| EXERCISE BRIEF |
Select, from the material below, each line with "target" in it.

| DATA TO EXAMINE |
.....

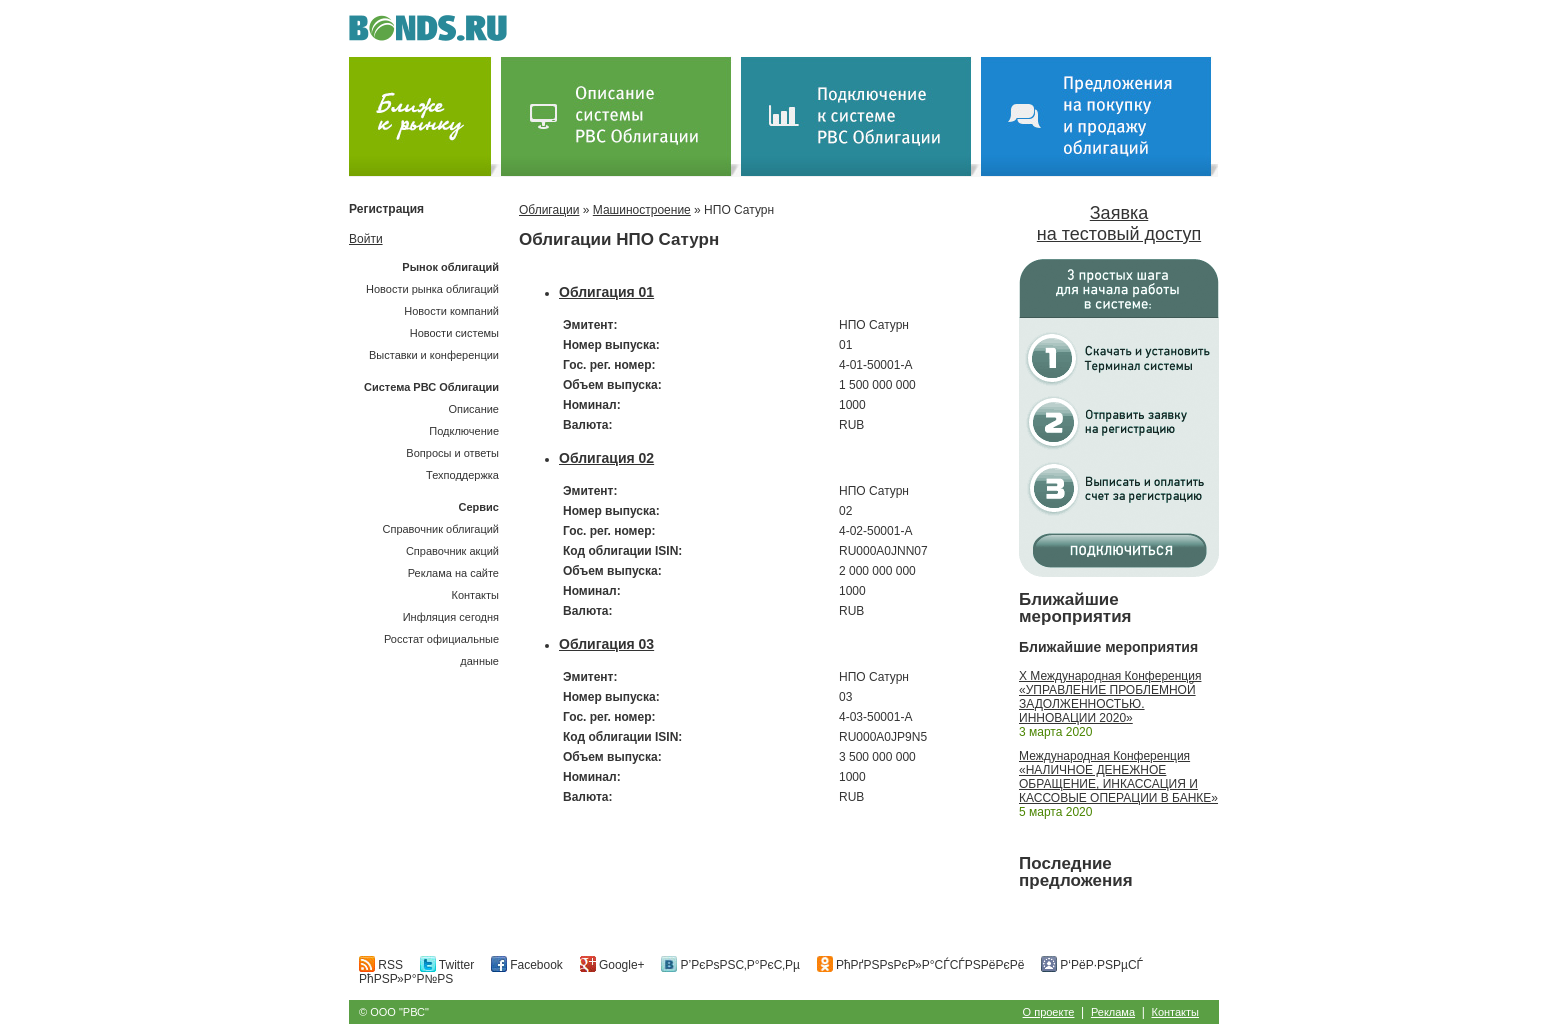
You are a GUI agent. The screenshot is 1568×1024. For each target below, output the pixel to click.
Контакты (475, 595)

.....

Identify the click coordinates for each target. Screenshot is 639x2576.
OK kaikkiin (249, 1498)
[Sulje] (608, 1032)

.....

| ANSWER TO THE EXERCISE |
You are a GUI agent. The screenshot is 1568×1024. For each target below, output the pixel to click.
Identify the click coordinates for each target. Screenshot is 639x2576.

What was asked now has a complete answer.